Stratifying the outcome after neoadjuvant treatment using pathological response classification by the Japanese Breast Cancer Society.

作者信息

Mukai Hirofumi, Arihiro Koji, Shimizu Chikako, Masuda Norikazu, Miyagi Yumi, Yamaguchi Takeshi, Yoshida Takashi

机构信息

Division of Breast and Medical Oncology, National Cancer Center Hospital East, 6-5-1, Kashiwanoha, Kashiwa-shi, Chiba, 277-8577, Japan.

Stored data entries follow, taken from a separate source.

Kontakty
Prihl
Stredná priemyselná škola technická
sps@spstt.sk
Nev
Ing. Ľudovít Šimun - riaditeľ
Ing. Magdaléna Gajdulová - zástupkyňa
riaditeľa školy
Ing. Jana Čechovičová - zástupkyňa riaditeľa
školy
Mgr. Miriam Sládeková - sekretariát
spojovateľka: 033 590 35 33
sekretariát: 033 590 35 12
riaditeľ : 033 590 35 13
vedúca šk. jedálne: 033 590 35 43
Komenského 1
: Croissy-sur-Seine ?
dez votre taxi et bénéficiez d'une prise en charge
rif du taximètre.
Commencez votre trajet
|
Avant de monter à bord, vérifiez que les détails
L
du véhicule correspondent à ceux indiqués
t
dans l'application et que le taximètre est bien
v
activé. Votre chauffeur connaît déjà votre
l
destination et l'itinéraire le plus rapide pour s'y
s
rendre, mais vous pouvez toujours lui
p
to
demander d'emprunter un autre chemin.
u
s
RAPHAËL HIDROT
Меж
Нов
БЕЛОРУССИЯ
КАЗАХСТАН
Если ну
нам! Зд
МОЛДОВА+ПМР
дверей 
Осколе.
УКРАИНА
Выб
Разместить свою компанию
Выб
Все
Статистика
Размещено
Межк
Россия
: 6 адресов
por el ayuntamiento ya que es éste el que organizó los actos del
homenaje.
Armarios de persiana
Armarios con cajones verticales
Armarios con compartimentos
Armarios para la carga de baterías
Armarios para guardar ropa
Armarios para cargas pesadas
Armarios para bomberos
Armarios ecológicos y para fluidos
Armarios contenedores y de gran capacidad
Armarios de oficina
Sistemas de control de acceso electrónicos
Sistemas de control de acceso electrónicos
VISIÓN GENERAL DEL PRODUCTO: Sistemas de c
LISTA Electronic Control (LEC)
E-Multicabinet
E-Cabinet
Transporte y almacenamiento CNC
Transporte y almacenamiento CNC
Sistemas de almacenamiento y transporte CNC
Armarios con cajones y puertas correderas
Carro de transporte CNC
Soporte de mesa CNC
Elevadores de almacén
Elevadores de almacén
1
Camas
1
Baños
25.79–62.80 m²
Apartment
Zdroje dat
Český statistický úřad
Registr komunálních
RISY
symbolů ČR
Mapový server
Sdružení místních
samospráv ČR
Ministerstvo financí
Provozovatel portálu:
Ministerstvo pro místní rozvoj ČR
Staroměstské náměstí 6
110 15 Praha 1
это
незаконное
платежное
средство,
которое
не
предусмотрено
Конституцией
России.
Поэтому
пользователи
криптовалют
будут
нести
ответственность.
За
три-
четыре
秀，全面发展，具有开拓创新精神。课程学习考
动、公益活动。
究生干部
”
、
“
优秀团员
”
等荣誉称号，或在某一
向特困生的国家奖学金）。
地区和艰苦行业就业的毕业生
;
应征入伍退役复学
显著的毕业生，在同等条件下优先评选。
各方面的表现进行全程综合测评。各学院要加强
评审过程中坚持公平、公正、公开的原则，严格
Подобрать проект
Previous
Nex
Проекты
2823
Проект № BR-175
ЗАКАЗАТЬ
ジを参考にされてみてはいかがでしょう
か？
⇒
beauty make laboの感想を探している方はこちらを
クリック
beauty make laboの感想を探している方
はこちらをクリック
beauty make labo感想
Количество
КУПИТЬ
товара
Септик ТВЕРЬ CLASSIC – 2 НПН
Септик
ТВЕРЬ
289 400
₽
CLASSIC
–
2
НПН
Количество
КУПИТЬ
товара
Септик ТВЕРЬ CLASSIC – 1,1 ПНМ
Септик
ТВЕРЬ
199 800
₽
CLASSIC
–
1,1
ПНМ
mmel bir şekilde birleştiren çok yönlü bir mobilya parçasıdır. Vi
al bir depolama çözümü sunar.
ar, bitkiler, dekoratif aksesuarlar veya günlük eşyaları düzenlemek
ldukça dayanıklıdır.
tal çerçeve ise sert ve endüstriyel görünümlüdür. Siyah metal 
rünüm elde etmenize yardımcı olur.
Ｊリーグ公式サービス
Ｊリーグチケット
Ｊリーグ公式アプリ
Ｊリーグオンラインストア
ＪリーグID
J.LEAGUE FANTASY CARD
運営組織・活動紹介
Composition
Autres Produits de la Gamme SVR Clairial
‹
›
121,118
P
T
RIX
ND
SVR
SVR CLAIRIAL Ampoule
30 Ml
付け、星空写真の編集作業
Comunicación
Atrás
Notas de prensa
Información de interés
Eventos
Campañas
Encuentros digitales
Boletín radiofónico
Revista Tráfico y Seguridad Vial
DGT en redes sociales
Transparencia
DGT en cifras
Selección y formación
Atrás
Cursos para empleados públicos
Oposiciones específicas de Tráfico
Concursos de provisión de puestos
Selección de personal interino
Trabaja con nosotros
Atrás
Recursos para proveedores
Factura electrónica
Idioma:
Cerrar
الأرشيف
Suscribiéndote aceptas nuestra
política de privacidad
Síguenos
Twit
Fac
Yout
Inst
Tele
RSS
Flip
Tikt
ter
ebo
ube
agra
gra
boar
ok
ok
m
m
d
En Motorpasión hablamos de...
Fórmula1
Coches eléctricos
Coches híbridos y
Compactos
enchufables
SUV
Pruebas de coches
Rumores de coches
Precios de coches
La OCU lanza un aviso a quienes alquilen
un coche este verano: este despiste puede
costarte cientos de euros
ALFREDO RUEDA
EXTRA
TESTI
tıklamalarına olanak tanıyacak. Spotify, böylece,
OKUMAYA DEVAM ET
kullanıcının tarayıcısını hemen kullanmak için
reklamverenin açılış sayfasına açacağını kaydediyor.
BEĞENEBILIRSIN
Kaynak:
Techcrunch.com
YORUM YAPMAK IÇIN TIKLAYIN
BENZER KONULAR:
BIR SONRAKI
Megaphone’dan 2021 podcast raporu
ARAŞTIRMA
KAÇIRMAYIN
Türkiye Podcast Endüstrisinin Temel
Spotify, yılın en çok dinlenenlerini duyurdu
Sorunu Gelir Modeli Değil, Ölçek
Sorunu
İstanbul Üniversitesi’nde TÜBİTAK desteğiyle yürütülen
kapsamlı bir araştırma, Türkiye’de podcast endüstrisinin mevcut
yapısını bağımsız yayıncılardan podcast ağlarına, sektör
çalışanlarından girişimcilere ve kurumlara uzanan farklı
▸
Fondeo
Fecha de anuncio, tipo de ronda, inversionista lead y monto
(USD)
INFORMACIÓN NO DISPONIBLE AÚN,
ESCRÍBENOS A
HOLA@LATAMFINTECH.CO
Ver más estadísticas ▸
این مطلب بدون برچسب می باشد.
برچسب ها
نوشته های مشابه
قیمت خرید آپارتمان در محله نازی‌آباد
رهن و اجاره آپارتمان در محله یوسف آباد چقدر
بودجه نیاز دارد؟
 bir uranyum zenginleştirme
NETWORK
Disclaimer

Department of Anatomical Pathology, Hiroshima University Hospital, Hiroshima, Japan.

出版信息

Breast Cancer. 2016 Jan;23(1):73-77. doi: 10.1007/s12282-015-0640-9. Epub 2015 Sep 30.

Abstract

BACKGROUNDS

Neoadjuvant chemotherapy (NAC) is one of the standard treatment for patients with operable and locally advanced breast cancer. Pathological response after NAC has been assessed according to the Japanese Breast Cancer Society (JBCS) classification in Japan. This classification that was first established in 1998 and revised in 2007 has been used in routine clinical practice in Japan. In the present study, we investigated whether the assessment of pathological response according to this classification could stratify the long-term outcome of patients with breast cancer.

METHODS

Patients with breast cancer who had received neoadjuvant chemotherapy between January 2003 and December 2005 in 6 hospitals participating in this study were identified. Patients whose response was judged to be Grade 2 was reassessed into Grades 2a and 2b according to the updated JBCS classification revised in 2007. Then, the association of pathological response and recurrence-free survival (RFS) was analyzed.

RESULTS

635 patients received NAC and 154 relapses (24 %) were observed during a median follow-up of 41.5 months (range 4.2-69.5 months). There was a statistically significant difference in RFS among each pathological response. 5-year RFS of patients with Grade 3 without residual ductal carcinoma in situ was 94 %. 5-year RFS were 88 % in Grade 3, 95 % in Grade 2b, 80 % in Grade 2a, 73 % in Grade 1b, 67 % in Grade 1a, 59 % in Grade 0, respectively.

CONCLUSIONS

An outcome could be stratified by assessing tumor burden following NAC according to the JBCS classification.

摘要

背景

新辅助化疗(NAC)是可手术及局部晚期乳腺癌患者的标准治疗方法之一。在日本,NAC后的病理反应是根据日本乳腺癌学会(JBCS)分类进行评估的。该分类于1998年首次制定,并于2007年修订,已在日本的常规临床实践中使用。在本研究中,我们调查了根据该分类评估病理反应是否可以对乳腺癌患者的长期预后进行分层。

方法

确定了2003年1月至2005年12月期间在参与本研究的6家医院接受新辅助化疗的乳腺癌患者。根据2007年修订的最新JBCS分类,将反应被判定为2级的患者重新评估为2a级和2b级。然后,分析病理反应与无复发生存期(RFS)的关联。

结果

635例患者接受了NAC,在中位随访41.5个月(范围4.2 - 69.5个月)期间观察到154例复发(24%)。各病理反应之间的RFS存在统计学显著差异。3级且无残留导管原位癌患者的5年RFS为94%。3级患者的5年RFS分别为88%,2b级为95%,2a级为80%,1b级为73%,1a级为67%,0级为59%。

结论

根据JBCS分类评估NAC后的肿瘤负荷可以对预后进行分层。